In our exercise, we are concerned with combinations since we are selecting balls and the order of selection does not change the outcome.
Using the concept of combinations, we can determine how many ways we can select a group of items from a larger pool without considering the sequence of selection. This is essential when dealing with problems like drawing balls from a box.

The binomial coefficient, denoted as \( \binom{n}{r} \), is a way of expressing the number of possible combinations of \( r \) objects from a set of \( n \) objects. It is central in calculating probabilities and is derived using the formula:
\[ \binom{n}{r} = \frac{n!}{r!(n-r)!} \]
In the exercise, we used this formula to first calculate the total number of ways to draw 3 balls from a total of 9 balls in the box:
* There are 9 balls, and we need to select 3, so it becomes \( \binom{9}{3} \).
* We find that there are 84 different ways to draw 3 balls when considering all possibilities without restrictions.
* This calculation is crucial as the starting point when we have further conditions to consider, like drawing at least one black ball.

Constraints in probability refer to specific conditions or restrictions placed on an event that must be met.

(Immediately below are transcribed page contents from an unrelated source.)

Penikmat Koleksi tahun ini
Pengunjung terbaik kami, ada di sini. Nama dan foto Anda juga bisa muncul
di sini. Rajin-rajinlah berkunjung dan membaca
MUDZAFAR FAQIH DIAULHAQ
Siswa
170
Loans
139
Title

In this exercise, our constraint is that at least one black ball must be included in the draw.
When dealing with constraints in probability, it's often beneficial to use complementary counting techniques:

• First, calculate the total possible outcomes by including all conditions.


• Then, determine the outcomes that do not meet the constraint (e.g., drawing no black balls).


• Finally, subtract the non-compliant outcomes from the total to find the number of ways the constraint is satisfied.

Applying this to our problem: While there are 84 total ways to choose 3 balls, by calculating \( \binom{6}{3} \), we find that there are 20 ways to choose balls without any black ones. By subtracting these from the total, we find 64 ways to meet our constraint of drawing at least one black ball.